Siempre que veía al Embajador de Estados Unidos en México, Ken Salazar, entrar y salir de palacio nacional, me preguntaba en broma ¿dónde dejó el caballo? En serio, también me cuestionaba ¿por qué ese trato preferencial de AMLO? La respuesta a ambas preguntas era que el presidente trataba de tener de su lado, tanto al embajador, como al caballo, hasta que lo logró.

No fueron pocas las veces que se criticó al embajador por su cercanía a la 4T, tanto por la oposición, como por la derechiza, que hoy lo defienden a capa y espada ante su desliz diplomático.

Igualmente, ver al embajador con su sombrero y botas vaqueras me recuerda a algunos texanos que conocí en Houston -entre ellos, abogados, sheriffs y policías-, con su difícil acento sureño, tanto en inglés, como en español, que igual me hacían reír, que sufrir, pues se creían unos héroes de carne y hueso, defendiendo a la sociedad de los malosos.

Me acuerdo mucho de un abogado que un día me recibió en su despacho, con un elegante traje oscuro, botas y sombrero, para platicar sobre el caso de un connacional en la cárcel y apoyarle con la defensa desde el consulado. Su actitud era la de un ganador en la vida, pues al tomar asiento, subió las piernas en su escritorio, en señal de “yo mando aquí”, mostrándome sendas botas vaqueras, que identifique de inmediato eran de piel de cocodrilo, por las lágrimas vertidas al suelo ya prohibidas para ese tiempo, por ser una especie protegida en ese país.

Al percatarse el abogado de mi mirada hacia sus botas, me presumió que tenía una decena de ellas, de las más exóticas pieles, entre víbora, tortuga, avestruz y las referidas de cocodrilo, que costaban un dineral, aunque mencionó que ya era difícil conseguirlas por la veda que su país había impuesto. Todavía me dijo el inconsciente que las últimas botas las había traído de México, donde también existía una veda y me preguntó por qué. Miré nuevamente sus botas y le contesté que aun existía gente que usaba esas pieles para elaborar artículos de lujo, sin darse por aludido, pues todavía me dijo: “descarados”. Aunque luego le cayó el quarter y bajó sus piernas de la mesa y no las volvió a subir.

De igual manera, me figuro al Embajador Salazar sentarse frente a AMLO -y peor aún, ante el retrato de Juárez- y cruzar la pierna para presumir sus botas -espero que de pura piel de res-, y quitarse el sombrero para mostrar su casi desnuda cabeza y así alumbrar un poco más el salón de reuniones, para su gusto, un poco oscuro. Ahí, seguramente, el embajador le reiteró muchas veces su apoyo y el de su país al gobierno de la 4T, sin entender que estaba traspasando los límites que un diplomático experimentado nunca haría: convertir la relación bilateral en una relación personal.
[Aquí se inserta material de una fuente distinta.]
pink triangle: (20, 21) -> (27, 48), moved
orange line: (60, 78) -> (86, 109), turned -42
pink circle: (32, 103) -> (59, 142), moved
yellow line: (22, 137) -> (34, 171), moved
Generalmente en la diplomacia las relaciones son institucionales, entre países, entre presidentes, entre cancilleres y, al final, entre embajadores, mismas que están edificadas en el trabajo de todos los días por parte de los profesionales diplomáticos. Extraordinariamente, las relaciones personales pueden ayudar a fortalecer la relación bilateral, pero nunca sustituirlas, como es el caso.
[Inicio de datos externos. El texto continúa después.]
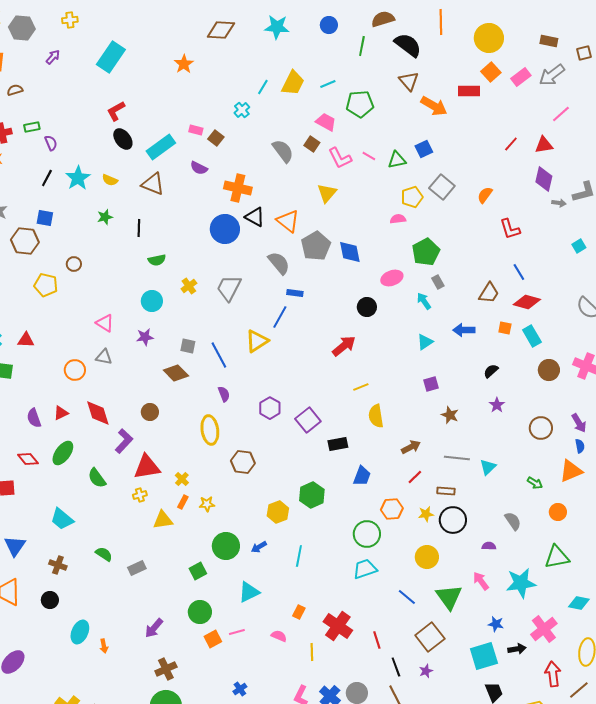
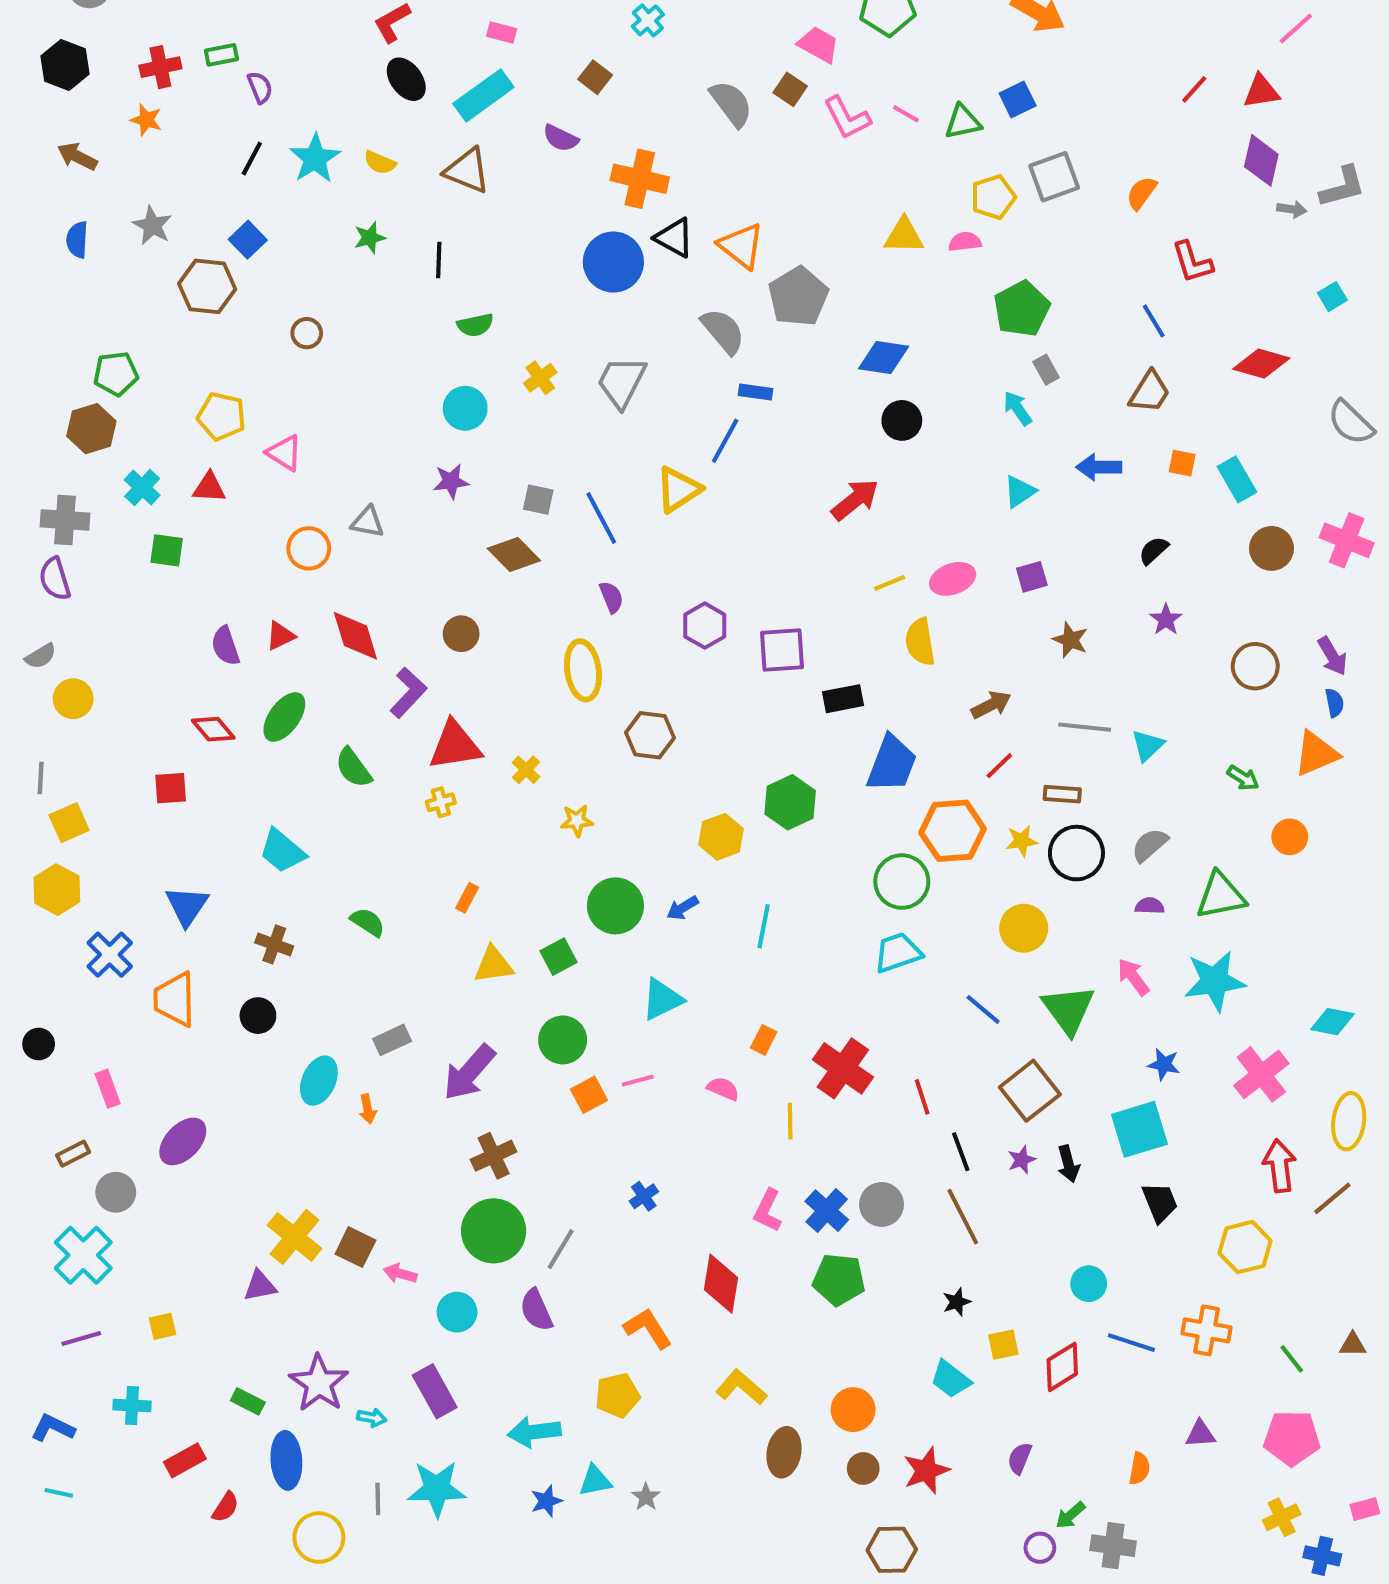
pink rectangle: (196, 130) -> (502, 33), moved
gray square: (442, 187) -> (1054, 177), turned 30
yellow triangle: (327, 193) -> (904, 236), moved, turned 50
blue square: (45, 218) -> (248, 240), turned 36
blue diamond: (350, 252) -> (884, 357), moved, turned -70
blue line: (519, 272) -> (1154, 321), moved
pink ellipse: (392, 278) -> (953, 579), moved
yellow pentagon: (46, 285) -> (221, 416), moved
red diamond: (527, 302) -> (1261, 364), moved
pink triangle: (105, 323) -> (284, 453), moved
purple square: (308, 420) -> (782, 650), turned 35
blue trapezoid: (362, 476) -> (892, 764), size x1.4
orange rectangle: (183, 502) -> (467, 898), moved
orange hexagon: (392, 509) -> (953, 831), size x1.4
yellow triangle: (163, 520) -> (494, 965), moved
gray semicircle: (513, 521) -> (1150, 845), moved, turned -96
green triangle: (557, 557) -> (1221, 896), moved
gray rectangle: (137, 568) -> (392, 1040), moved
purple arrow: (154, 628) -> (469, 1072), size x1.4
black arrow: (517, 649) -> (1068, 1164), moved, turned 84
Nunca el embajador Salazar debió personalizarla: primero, porque AMLO no es su par o contraparte, como si lo pudiera ser la canciller o vicecanciller, a las que creo no visita mucho. Segundo, porque ignoró o no consideró los otros canales institucionales de la relación bilateral, como son todas las ventanas de la cancillería y de otras secretarás, pues siempre se iba solo y por la libre, ya fuera el congreso, el poder judicial, empresarios y organizaciones de la sociedad civil. Tercero, porque, al final, se creyó con el derecho de hablar sobre cualquier tema. Cuarto, traicionó así la confianza otorgada por AMLO, al entrometerse en asuntos internos que sólo competen a los mexicanos. Su opinión sobre la aprobación de la reforma judicial no sólo fue un desatino, sino un error monumental de cálculo político.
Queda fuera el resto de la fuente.